They represent the study team: Clara Bessen, Carlos Plaza Sirvent, Adriane Skaletz-Rorowski, Anja Potthoff and Agit Simsek (from left). Photo Credit: RUB, Marquard |
A study shows that booster vaccination is particularly useful.
HIV-infected people who receive antiretroviral therapy form antibodies against Sars-Cov-2 after the Corona vaccination with mRNA vaccines. However, your immune response to vaccination is less strong than that of healthy people. The difference is reduced by a third vaccination. These results were achieved by a study with a total of 91 participants, which was carried out by a research team led by Prof. Dr. Ingo Schmitz, head of the Molecular Immunology Department at the Ruhr University in Bochum. The researchers report in the journal Frontiers in Immunology.
Vaccination protection for acquired immunodeficiency
Studies have shown that Sars-Cov-2 vaccines protect otherwise healthy people well against a severe course of Covid-19. It has so far been unclear whether this will also be the case for people with acquired immune deficiency. The research team led by Ingo Schmitz and Dr. Anja Potthoff from the Walk in Ruhr (WIR) Center for Sexual Health and Medicine at the RUB University Hospital included 71 people in her study who are HIV positive and receive antiretroviral therapy. 20 HIV-negative control persons also participated. After the first, second and third vaccinations with the mRNA vaccine from Biontech / Pfizer, they examined the immune response of the participants.
"We found that vaccination also leads to the formation of antibodies in this group, but less well than in healthy people," reports Ingo Schmitz. “Since the third vaccination reduced this difference, we consider booster vaccinations to be recommended."
Amazingly good cellular immune response
It was astonishing for the researchers to recognize that the cellular immune response mediated by T helper cells was as good for HIV-positive people as it was for HIV-negative people. "And this despite the fact that these T-helper cells are attacked by the HI virus and their number is reduced in HIV-positive people," emphasizes Ingo Schmitz. Since the T helper cells are more durable than antibodies, this could indicate that HIV-positive people are protected by vaccination for as long as HIV-negative ones.

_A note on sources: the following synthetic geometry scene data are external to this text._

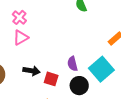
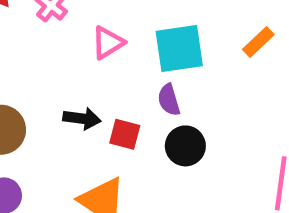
pink triangle: (21, 38) -> (108, 43), moved
cyan square: (101, 69) -> (179, 48), moved, turned 35

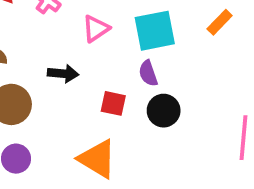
black arrow: (82, 119) -> (63, 74), moved

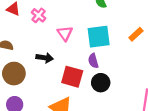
pink triangle: (96, 29) -> (65, 33), turned -35
red square: (113, 103) -> (72, 77), size x1.5

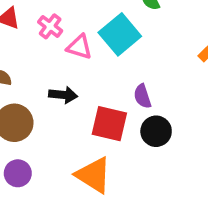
pink triangle: (65, 33) -> (79, 47), moved, turned -35
cyan square: (99, 37) -> (120, 34), moved, turned -30

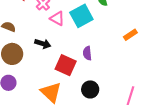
black circle: (156, 131) -> (90, 89), moved

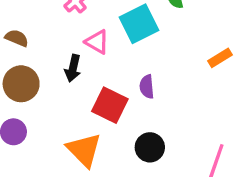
pink triangle: (57, 18) -> (97, 42), moved
black arrow: (43, 44) -> (73, 68), turned 84

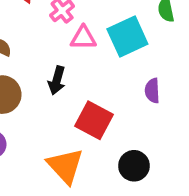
pink triangle: (97, 42) -> (83, 38), moved, turned -32
purple semicircle: (147, 87) -> (152, 91), moved

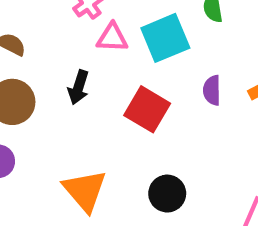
purple semicircle: (152, 91) -> (212, 90), moved
red square: (94, 120) -> (147, 109), moved

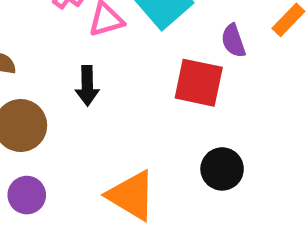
red square: (147, 109) -> (199, 83), moved

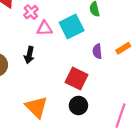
red square: (199, 83) -> (77, 78), moved

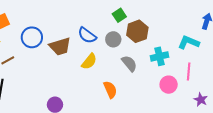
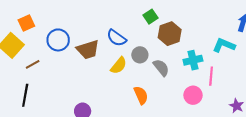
gray circle: (113, 39) -> (140, 55), moved
pink line: (189, 72) -> (211, 76), moved
pink circle: (169, 85) -> (193, 95), moved

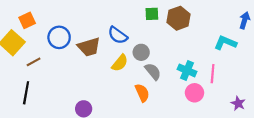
green square: (151, 17) -> (152, 14), turned 32
brown hexagon: (170, 34) -> (178, 18), moved
cyan cross: (193, 60) -> (187, 70), moved, turned 36
gray semicircle: (161, 68) -> (153, 71), moved

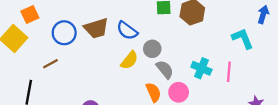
cyan L-shape: (225, 43) -> (243, 39), turned 45
brown trapezoid: (89, 47) -> (96, 28), moved
brown line: (34, 62) -> (50, 64), moved
pink circle: (194, 93) -> (179, 92), moved

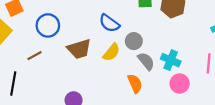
brown trapezoid: (96, 28) -> (79, 49), moved
cyan cross: (201, 68) -> (171, 60), moved
pink circle: (179, 92) -> (180, 83), moved

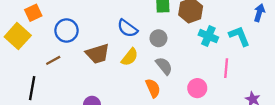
gray circle: (134, 41) -> (158, 38), moved
cyan cross: (171, 60) -> (208, 36), moved

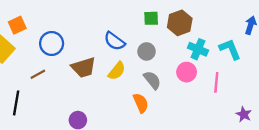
pink circle: (197, 88) -> (187, 72), moved

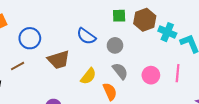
cyan cross: (198, 49) -> (167, 32), moved
yellow semicircle: (117, 71) -> (88, 76), moved
pink circle: (187, 72) -> (151, 75), moved

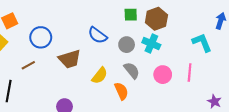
cyan cross: (167, 32) -> (151, 44), moved

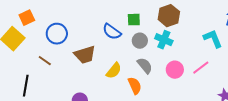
green square: (131, 15) -> (134, 20), moved
brown line: (28, 65) -> (45, 61), turned 64
pink line: (190, 72) -> (201, 68), turned 48

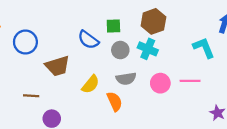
brown line: (45, 61) -> (31, 96), moved, turned -32
gray semicircle: (145, 66) -> (126, 79), turned 120
pink line: (201, 68) -> (190, 81), turned 36

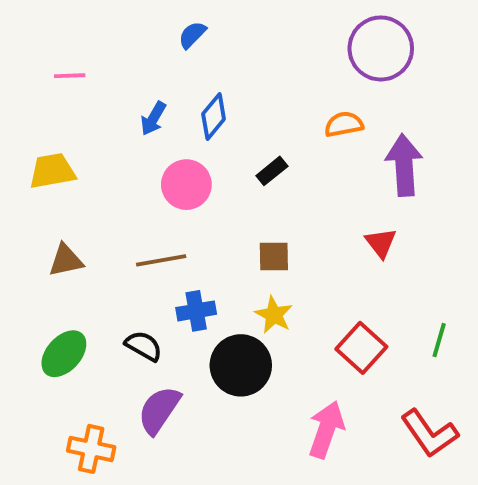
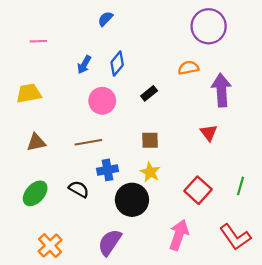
purple semicircle: (159, 410) -> (110, 242), moved
orange cross: (91, 449) -> (50, 246), turned 35

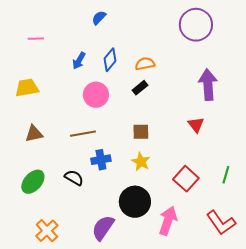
orange semicircle: (188, 68) -> (145, 64), moved
black circle: (132, 200) -> (135, 202), moved

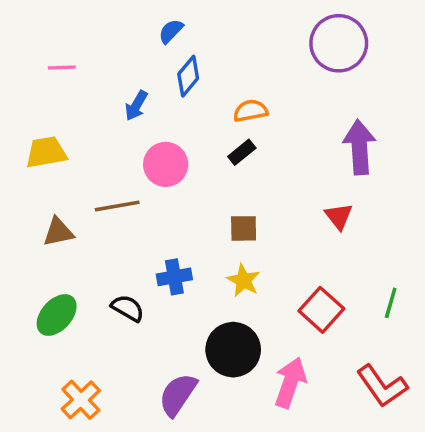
blue diamond: (110, 60) -> (188, 76), moved
brown line: (83, 134) -> (117, 206), moved

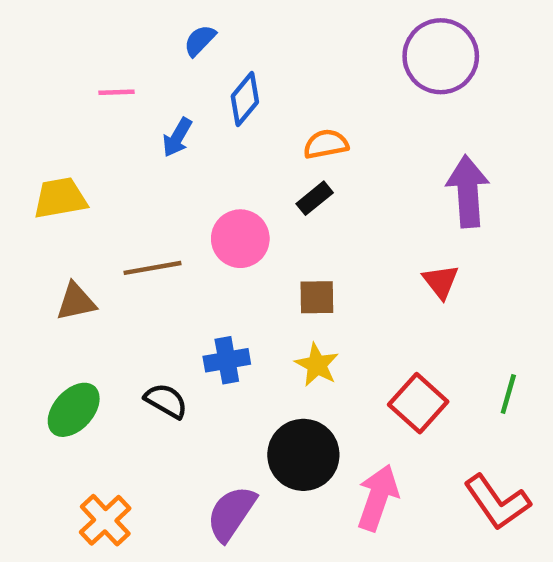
blue semicircle: (171, 31) -> (200, 40), moved
pink line: (62, 67) -> (116, 92), moved
pink circle: (166, 164) -> (240, 239), moved

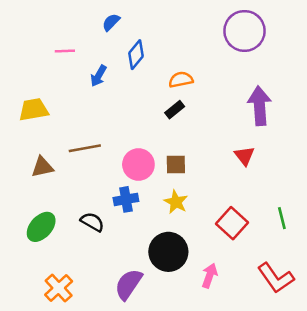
pink circle: (240, 239) -> (138, 164), moved
green line: (508, 394) -> (282, 218), turned -30
pink arrow: (378, 498) -> (210, 276), size x0.7

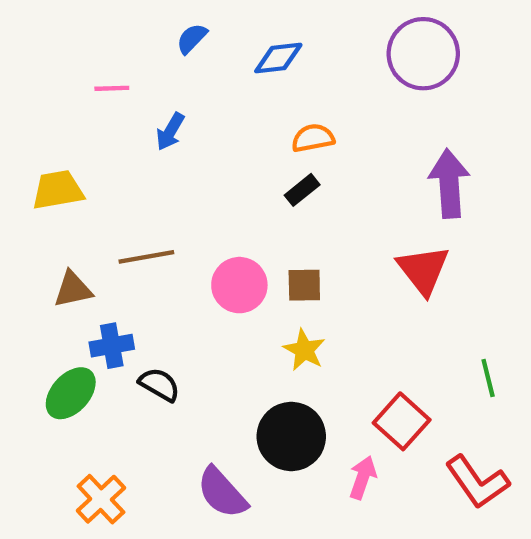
blue diamond: (136, 55) -> (278, 58), moved, turned 44
red triangle: (244, 156) -> (423, 270), size x1.5
blue cross: (126, 199) -> (112, 346), moved
red square: (232, 223) -> (402, 421), moved
purple semicircle: (128, 284) -> (222, 493), turned -76

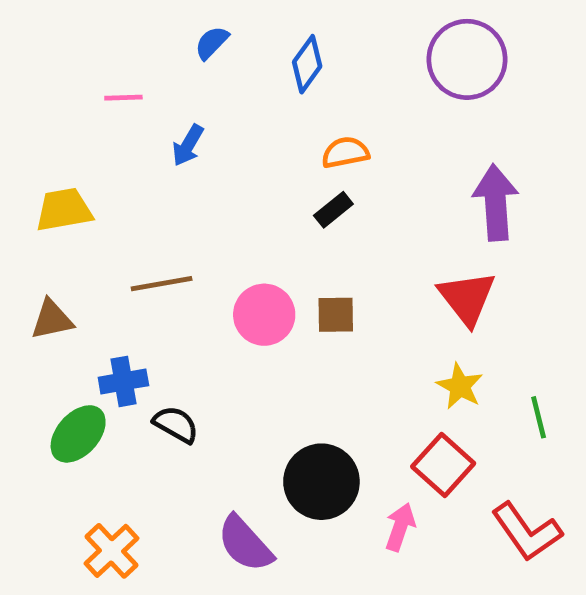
blue diamond: (278, 58) -> (307, 64), turned -48
brown triangle: (73, 289) -> (52, 319), moved
yellow star: (304, 350) -> (460, 386), moved

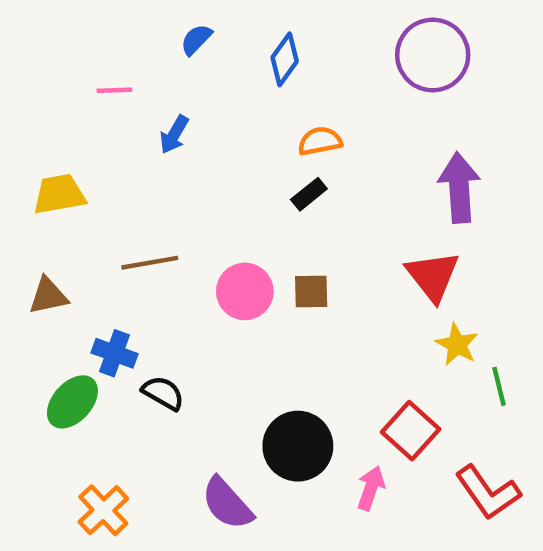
blue cross: (123, 381) -> (114, 353), turned 30
yellow star: (460, 386) -> (457, 344), moved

In addition to the Department of Molecular Immunology at the Ruhr University in Bochum, the study also included the Department of Molecular and Medical Virology, the Leibniz Institute for Labor Research at the Technical University Dortmund IfADo, the WIR - Walk In Ruhr, Center for Sexual Health and Medicine and the University Clinics for Hematology, Oncology and palliative medicine, the Clinic for Dermatology and the Clinic for Neurology of St. Josef Hospitals Bochum involved.
The project was funded by the state of North Rhine-Westphalia as part of the research grant "SARS-CoV-2 specific T-cell diagnostics", project no. MIL-1-1.